De vaga lembrança, ainda moleque, acho que li um texto ou ouvi um ditado que dizia que "o homem dos sete instrumentos não toca bem a nenhum dos sete". Não entendia o recado, mas fiquei com isso na cabeça. Já "grandinho", um dia ouvi do meu pai onde ele dizia que não queria que eu fosse um "tocador" (um músico). Por que pai? Perguntei. É que o "tocador" marca vários tratos ao mesmo tempo. Foi o quanto me disse. Hoje eu penso que era o meu pai aborrecido com algum "tocador" que lhe passou a perna, descumpriu o trato, ou os exemplos a que vira.
O tempo passou e... "o homem dos sete instrumentos não toca bem a nenhum dos sete" foi criando massa de verdade no meu entendimento e me permitiu ver que pessoas que fazem várias coisas diferentes ao mesmo tempo ou simultaneamente - ora não completam suas tarefas, ora fazem-nas mal feitas. E assim por diante. Nesse contexto, ainda nos bancos escolares como enfim na vida, também aprendi que "toda regra tem exceção". E é, pois, dessa exceção que me volto agora a essa velha regra de que "o homem dos sete instrumentos não toca bem a nenhum dos sete".
Faz tempo, conheci na feira do Bacuri a NALVA, uma vendedora de polpa de açaí. Uma jovem senhora, simpática, espontânea, comunicativa. Tornamo-nos amistosos. Atraído pela amizade de NALVA e pelo seu açaí, numa tarde lá se vou eu, a esposa e minha mãe à casa da NALVA, no lugar MIL E DUZENTOS, a 30 km de Imperatriz, na rota de Açailândia. De chegada fiquei impressionado com a solidez, a "arquitetura" da casa da anfitriã. Quis saber do pedreiro que a construiu. Pronto! Estava ali mesmo! Era o SALVADOR, o seu marido! Logo descobri que naquele homem que se mostrava retraído, quase calado, ali havia um diamante em profissional. E logo imaginei que poderia "tirar coco desse coqueiro". E declarei: você vai ser o meu pedreiro.
Estamos em parceria de trabalho e amistosos, faz mais cinco anos. E descobri que SALVADOR é um homem dos sete instrumentos que toca bem a todos os sete. Imagine que aquele jovem senhor era até há pouco tempo, um simples "juquireiro" (um roceiro), depois com passagem profissional na produção comercial de polpa de açaí. E que por mera intuição arquitetou e construiu aquela casa, de um pé direito; de um telhado padrão; de varandas bem criadas e trabalhadas - ele sozinho.
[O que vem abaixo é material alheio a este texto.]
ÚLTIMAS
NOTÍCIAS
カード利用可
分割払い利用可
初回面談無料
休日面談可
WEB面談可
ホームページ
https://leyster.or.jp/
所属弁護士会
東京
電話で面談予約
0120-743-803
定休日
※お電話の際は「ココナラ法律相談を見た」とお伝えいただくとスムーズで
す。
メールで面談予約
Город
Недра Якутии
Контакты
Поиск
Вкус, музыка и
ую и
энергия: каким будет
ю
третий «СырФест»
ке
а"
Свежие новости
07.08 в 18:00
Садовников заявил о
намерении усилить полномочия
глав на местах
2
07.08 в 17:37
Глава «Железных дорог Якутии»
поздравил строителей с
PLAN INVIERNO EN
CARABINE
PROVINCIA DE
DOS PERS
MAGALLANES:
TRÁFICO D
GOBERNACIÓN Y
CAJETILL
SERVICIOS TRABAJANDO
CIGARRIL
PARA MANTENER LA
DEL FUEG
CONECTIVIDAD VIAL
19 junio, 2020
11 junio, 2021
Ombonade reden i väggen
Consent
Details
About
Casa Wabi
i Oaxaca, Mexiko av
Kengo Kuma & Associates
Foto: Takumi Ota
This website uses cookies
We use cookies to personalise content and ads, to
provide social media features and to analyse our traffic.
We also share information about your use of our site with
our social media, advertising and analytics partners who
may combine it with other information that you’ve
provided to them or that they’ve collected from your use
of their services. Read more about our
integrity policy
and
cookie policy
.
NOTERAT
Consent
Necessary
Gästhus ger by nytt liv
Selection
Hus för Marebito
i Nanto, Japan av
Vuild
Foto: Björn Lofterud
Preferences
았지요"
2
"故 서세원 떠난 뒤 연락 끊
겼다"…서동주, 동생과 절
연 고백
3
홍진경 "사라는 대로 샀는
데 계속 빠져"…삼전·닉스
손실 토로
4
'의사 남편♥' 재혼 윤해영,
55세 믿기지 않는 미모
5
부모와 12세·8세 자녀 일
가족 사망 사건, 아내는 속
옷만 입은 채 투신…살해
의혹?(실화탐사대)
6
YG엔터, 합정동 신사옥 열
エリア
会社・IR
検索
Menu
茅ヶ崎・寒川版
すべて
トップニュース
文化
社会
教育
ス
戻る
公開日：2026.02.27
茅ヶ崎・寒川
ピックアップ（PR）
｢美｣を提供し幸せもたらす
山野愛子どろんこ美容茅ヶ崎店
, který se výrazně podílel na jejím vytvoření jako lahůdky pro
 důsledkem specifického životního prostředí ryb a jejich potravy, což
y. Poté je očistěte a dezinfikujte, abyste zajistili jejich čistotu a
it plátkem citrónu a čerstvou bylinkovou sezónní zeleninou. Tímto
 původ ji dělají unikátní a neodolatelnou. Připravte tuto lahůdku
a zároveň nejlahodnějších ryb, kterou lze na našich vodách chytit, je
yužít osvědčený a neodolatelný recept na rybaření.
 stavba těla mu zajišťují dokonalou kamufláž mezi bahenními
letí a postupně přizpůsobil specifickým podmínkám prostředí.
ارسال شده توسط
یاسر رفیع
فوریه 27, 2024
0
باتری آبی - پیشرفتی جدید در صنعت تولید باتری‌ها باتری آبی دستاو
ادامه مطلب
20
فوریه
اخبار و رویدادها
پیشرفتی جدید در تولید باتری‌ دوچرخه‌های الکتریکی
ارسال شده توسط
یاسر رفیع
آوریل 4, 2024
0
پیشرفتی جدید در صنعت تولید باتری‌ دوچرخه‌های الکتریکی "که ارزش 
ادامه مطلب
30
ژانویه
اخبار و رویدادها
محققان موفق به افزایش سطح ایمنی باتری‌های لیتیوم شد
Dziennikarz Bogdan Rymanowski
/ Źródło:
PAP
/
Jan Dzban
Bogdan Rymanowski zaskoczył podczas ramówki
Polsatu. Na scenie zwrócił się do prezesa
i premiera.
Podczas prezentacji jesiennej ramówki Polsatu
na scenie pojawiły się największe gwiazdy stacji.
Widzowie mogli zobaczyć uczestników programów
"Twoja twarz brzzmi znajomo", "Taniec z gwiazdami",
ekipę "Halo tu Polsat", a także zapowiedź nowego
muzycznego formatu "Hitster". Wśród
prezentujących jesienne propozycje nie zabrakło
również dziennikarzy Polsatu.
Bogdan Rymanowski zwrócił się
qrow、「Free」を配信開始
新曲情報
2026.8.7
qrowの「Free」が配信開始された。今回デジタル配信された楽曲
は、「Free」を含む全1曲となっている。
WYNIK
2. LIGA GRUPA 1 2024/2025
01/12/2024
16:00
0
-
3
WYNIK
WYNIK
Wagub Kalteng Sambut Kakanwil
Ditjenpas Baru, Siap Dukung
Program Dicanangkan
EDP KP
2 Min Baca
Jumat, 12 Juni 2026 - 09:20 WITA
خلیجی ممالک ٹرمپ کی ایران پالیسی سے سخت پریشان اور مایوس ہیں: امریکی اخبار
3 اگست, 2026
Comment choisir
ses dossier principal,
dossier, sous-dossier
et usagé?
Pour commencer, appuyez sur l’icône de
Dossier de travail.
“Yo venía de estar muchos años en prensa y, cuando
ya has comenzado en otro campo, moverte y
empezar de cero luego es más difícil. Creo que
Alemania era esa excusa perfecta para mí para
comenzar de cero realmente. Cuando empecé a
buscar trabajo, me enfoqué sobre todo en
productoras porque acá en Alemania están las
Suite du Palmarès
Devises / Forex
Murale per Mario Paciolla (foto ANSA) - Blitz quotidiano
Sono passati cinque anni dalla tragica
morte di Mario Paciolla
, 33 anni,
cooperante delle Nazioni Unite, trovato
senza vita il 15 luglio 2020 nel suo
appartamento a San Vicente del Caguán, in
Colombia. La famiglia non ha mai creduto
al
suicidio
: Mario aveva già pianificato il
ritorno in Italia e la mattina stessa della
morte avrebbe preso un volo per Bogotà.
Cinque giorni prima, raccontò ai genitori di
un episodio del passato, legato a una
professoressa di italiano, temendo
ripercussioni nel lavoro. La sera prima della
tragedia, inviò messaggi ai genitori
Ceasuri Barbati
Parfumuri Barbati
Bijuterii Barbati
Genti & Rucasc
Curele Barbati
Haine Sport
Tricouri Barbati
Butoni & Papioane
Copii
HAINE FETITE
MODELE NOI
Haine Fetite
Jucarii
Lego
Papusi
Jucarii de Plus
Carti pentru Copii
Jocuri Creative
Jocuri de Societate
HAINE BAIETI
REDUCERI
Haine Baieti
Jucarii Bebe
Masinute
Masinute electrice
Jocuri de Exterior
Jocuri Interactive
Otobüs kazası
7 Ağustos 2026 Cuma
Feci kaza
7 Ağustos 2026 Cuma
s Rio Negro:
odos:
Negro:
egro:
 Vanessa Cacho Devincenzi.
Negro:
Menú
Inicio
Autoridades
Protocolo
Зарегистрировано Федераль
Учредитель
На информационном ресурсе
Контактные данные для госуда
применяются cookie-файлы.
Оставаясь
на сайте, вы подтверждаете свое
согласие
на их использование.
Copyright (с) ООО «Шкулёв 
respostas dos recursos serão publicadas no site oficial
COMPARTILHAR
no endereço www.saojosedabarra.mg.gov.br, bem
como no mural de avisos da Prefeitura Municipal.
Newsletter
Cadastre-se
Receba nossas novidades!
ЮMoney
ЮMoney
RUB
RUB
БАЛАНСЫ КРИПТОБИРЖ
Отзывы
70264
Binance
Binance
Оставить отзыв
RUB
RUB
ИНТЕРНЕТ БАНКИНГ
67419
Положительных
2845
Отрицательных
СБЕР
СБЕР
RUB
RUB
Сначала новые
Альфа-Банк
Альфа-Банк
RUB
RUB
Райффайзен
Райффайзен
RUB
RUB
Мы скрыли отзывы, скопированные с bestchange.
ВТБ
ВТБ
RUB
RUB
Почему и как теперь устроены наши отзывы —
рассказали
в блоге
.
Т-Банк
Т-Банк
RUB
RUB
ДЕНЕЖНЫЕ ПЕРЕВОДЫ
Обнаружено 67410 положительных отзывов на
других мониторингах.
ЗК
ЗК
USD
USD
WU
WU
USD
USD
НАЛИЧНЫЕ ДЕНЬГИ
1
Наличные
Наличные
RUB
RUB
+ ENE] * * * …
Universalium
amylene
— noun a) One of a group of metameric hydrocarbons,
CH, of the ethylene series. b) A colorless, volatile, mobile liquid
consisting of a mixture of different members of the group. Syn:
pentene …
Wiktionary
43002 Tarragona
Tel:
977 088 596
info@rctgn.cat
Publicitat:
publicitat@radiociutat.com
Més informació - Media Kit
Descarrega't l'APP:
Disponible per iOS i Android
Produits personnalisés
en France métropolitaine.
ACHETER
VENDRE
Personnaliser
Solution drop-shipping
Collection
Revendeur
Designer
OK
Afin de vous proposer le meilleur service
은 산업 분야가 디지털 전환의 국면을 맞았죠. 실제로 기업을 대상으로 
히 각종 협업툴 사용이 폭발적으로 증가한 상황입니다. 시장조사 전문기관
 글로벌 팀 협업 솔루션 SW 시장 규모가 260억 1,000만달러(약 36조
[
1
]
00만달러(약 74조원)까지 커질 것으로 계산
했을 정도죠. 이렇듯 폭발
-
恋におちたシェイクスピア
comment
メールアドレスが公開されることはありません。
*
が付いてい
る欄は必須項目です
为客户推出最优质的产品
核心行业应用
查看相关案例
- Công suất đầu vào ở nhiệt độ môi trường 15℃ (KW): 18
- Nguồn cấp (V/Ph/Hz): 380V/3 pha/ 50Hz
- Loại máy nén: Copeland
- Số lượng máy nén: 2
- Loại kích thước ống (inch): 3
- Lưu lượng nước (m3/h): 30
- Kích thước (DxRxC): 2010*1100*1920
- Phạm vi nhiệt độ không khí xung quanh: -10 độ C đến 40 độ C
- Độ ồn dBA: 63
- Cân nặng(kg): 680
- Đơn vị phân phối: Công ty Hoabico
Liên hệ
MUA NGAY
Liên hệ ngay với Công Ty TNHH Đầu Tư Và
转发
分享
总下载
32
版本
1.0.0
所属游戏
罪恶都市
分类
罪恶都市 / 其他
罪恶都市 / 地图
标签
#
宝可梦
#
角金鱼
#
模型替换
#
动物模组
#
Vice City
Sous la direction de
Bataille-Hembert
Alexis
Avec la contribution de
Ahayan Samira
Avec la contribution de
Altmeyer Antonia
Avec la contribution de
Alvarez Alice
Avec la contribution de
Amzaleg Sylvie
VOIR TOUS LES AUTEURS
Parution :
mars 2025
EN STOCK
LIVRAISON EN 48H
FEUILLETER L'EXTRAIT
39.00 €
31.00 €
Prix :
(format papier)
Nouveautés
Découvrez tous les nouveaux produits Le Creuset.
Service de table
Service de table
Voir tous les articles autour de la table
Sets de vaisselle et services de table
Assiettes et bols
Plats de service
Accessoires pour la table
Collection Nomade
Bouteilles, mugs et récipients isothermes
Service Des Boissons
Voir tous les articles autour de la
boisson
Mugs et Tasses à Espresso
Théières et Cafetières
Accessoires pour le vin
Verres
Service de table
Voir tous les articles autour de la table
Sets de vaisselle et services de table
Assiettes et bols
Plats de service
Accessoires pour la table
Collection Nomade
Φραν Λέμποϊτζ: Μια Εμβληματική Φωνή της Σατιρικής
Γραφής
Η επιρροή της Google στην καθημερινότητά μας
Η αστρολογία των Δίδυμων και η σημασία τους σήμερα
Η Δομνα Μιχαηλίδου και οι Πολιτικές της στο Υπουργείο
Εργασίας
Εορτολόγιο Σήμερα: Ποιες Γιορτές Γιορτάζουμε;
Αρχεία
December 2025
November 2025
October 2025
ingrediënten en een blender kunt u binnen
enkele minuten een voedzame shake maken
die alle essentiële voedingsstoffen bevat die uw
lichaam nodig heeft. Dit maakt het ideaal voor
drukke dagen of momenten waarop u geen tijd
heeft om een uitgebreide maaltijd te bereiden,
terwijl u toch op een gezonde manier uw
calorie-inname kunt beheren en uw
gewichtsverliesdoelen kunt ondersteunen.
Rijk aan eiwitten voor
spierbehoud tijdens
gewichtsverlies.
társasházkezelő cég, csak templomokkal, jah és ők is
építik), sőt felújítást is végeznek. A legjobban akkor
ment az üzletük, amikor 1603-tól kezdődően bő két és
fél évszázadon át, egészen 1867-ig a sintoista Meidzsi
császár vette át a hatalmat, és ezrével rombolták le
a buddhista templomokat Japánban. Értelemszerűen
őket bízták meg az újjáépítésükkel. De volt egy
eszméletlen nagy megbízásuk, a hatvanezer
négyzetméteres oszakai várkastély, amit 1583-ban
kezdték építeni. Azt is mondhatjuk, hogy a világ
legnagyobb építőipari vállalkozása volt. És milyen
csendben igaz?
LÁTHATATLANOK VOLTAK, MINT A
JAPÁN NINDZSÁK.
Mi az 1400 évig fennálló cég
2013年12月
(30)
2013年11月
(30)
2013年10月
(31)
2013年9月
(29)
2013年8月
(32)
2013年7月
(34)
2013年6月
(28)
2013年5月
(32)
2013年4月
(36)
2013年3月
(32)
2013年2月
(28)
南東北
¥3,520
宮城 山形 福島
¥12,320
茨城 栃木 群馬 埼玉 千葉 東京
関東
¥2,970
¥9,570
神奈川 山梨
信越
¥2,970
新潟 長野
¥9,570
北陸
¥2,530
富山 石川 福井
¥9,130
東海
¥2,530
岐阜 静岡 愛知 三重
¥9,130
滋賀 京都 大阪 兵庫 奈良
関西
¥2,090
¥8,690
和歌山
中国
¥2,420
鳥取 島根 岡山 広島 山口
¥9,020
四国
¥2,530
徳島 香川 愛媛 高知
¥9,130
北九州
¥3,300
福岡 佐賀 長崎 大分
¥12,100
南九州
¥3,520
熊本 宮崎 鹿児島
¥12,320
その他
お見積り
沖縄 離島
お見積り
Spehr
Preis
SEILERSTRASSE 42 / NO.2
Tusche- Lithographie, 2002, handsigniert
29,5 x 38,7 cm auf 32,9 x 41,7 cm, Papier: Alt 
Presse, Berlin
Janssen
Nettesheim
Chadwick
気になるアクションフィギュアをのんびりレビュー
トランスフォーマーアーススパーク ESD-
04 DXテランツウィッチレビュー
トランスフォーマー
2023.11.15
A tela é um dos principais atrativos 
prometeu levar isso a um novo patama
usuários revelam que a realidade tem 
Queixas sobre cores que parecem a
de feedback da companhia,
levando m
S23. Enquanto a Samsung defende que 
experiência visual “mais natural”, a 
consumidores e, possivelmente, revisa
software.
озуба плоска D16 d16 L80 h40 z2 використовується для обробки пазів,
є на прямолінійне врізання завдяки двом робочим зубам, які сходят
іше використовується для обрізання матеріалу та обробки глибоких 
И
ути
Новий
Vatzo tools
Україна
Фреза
Mais tarde, incomodado com um "som" do seu vizinho, desfez-se daquele bonito "bangalow" e então, igualmente sozinho, construiu noutro lugar uma nova morada. Pronto! Tornou-se um novo pedreiro! E o que é melhor: um pedreiro de qualidade!!!
Trabalhando a meu serviço, resolvi mandar-lhe para outra frente: a pintura. Incrível! O operário fez tudo correto, nada deixando a desejar. E na sequência: faz serviços de carpintaria e de encanação hidráulica, tudo perfeito! SALVADOR, porém, tem medo de choque elétrico e, por isso, não queria se aventurar em serviços da área, mas ainda assim demonstrava uma breve noção da tarefa. Obtive, então, com outro profissional, em caráter didático, a montagem de uma planta real de uma instalação elétrica, sobre um painel, com diversos pontos elétricos: dois interruptores e uma tomada; um interruptor e uma tomada; campainha e outros mais. Resultado: SALVADOR deu um baile na instalação elétrica a que lhe indiquei os primeiros passos. E daí por diante, outras tantas! O operário ainda não tem habilitação para dirigir carro, mas o cara simplesmente é uma fera! E dá de dez a zero nos "embola-roda", desses que infestam o nosso trânsito por aí. E faz tudo correto, calmo e exemplar, como é bem do seu feitio. Enfim, um talento-e-tanto que merece e precisa encontrar novos horizontes...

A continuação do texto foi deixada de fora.